Among the entries below, find the line with "de deinen authentischen Lehrstil durch" and the line with "S'abonner à la newsletter des". Return exactly those lines and every line between them, but no pictures.
++++ RECORDED DATA ++++
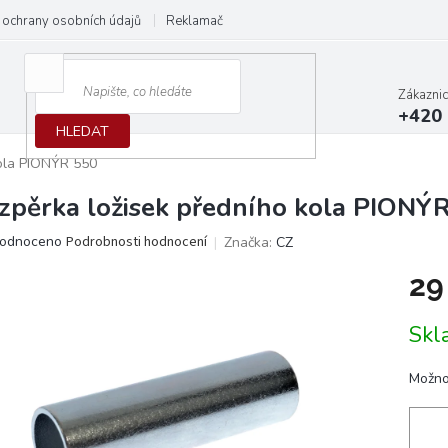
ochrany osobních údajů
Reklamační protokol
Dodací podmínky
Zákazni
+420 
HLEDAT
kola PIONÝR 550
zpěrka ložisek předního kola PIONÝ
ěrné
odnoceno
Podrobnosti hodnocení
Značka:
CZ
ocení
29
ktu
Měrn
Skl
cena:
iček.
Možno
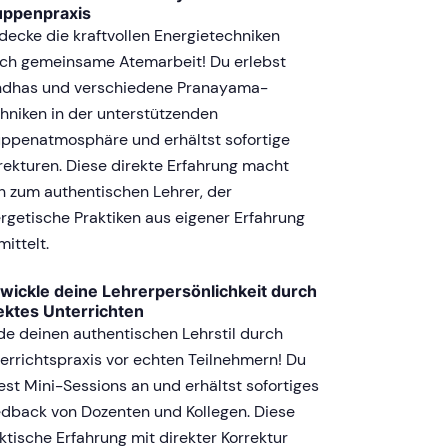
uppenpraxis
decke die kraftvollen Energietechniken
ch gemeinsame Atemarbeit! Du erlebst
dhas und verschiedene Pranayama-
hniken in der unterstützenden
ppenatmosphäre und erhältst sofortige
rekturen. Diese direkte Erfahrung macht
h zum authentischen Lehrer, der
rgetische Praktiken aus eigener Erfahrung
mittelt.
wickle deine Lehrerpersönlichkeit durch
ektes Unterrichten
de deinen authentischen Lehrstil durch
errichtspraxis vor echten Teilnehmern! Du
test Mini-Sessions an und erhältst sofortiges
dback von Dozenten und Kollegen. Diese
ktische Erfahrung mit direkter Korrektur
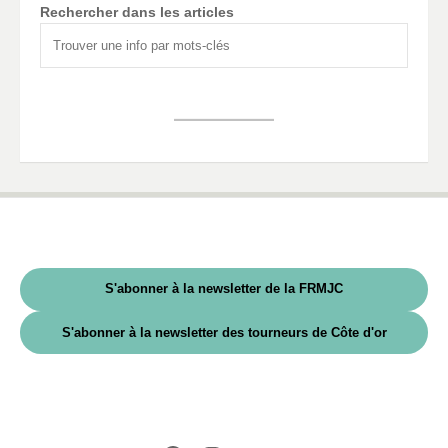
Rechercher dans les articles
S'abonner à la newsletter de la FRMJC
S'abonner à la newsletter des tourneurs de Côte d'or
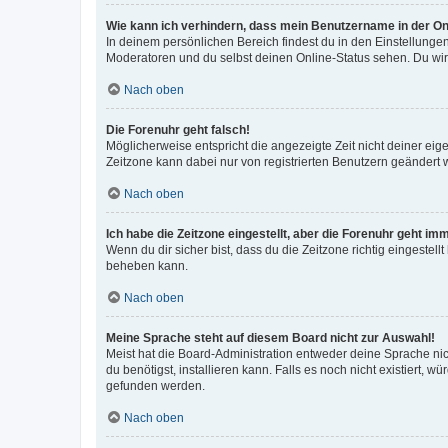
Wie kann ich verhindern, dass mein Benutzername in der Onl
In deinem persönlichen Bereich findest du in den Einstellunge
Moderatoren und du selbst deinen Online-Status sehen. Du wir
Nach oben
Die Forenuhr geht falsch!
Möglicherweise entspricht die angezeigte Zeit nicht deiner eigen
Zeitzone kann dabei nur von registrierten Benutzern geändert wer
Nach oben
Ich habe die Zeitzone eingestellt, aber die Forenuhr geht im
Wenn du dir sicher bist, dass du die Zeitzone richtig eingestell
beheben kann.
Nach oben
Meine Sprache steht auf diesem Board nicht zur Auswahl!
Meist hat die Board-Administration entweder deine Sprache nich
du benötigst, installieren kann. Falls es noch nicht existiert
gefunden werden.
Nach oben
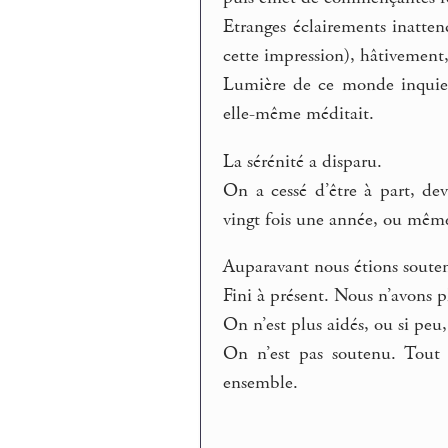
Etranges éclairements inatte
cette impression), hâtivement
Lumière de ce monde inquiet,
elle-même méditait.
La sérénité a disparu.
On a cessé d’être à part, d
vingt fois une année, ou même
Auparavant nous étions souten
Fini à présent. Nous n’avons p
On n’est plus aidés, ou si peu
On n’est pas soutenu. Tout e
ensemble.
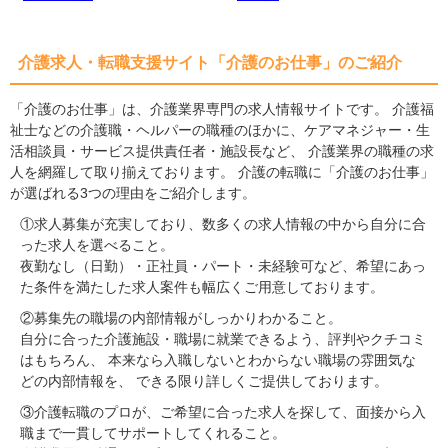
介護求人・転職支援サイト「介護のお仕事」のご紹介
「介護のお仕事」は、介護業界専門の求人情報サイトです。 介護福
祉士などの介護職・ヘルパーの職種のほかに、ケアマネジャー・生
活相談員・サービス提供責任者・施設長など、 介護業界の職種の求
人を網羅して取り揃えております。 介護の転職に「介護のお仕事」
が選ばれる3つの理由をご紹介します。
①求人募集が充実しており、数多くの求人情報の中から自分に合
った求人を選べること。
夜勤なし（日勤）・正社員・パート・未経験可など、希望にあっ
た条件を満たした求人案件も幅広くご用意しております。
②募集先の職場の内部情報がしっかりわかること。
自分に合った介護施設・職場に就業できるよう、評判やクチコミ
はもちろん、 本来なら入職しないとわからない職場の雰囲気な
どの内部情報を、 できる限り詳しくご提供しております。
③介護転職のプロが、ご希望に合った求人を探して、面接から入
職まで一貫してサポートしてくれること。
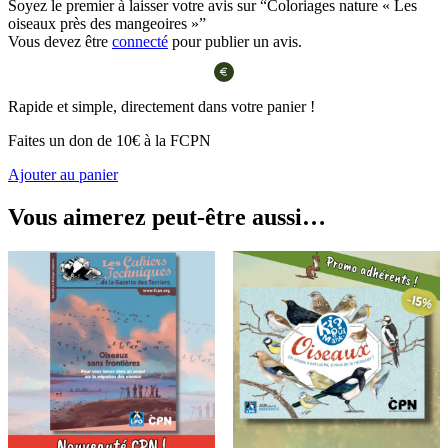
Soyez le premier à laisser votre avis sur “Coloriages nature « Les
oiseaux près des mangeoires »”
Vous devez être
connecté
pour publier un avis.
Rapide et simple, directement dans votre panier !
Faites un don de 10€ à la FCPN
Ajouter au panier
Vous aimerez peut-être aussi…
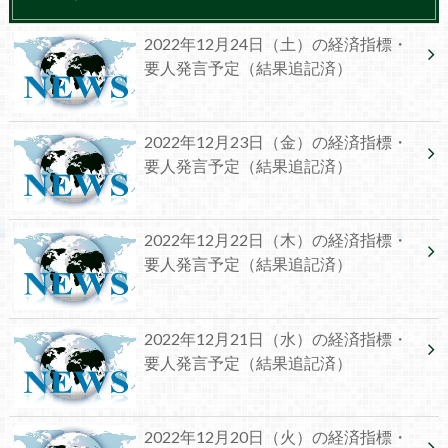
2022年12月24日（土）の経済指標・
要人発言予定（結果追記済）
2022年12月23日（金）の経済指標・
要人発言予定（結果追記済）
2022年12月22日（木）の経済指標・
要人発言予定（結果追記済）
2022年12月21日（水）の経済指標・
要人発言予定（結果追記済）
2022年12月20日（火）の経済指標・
++++
YOUR SOLUTION:
de deinen authentischen Lehrstil durch
errichtspraxis vor echten Teilnehmern! Du
test Mini-Sessions an und erhältst sofortiges
dback von Dozenten und Kollegen. Diese
ktische Erfahrung mit direkter Korrektur
Rechercher dans les articles
S'abonner à la newsletter de la FRMJC
S'abonner à la newsletter des tourneurs de Côte d'or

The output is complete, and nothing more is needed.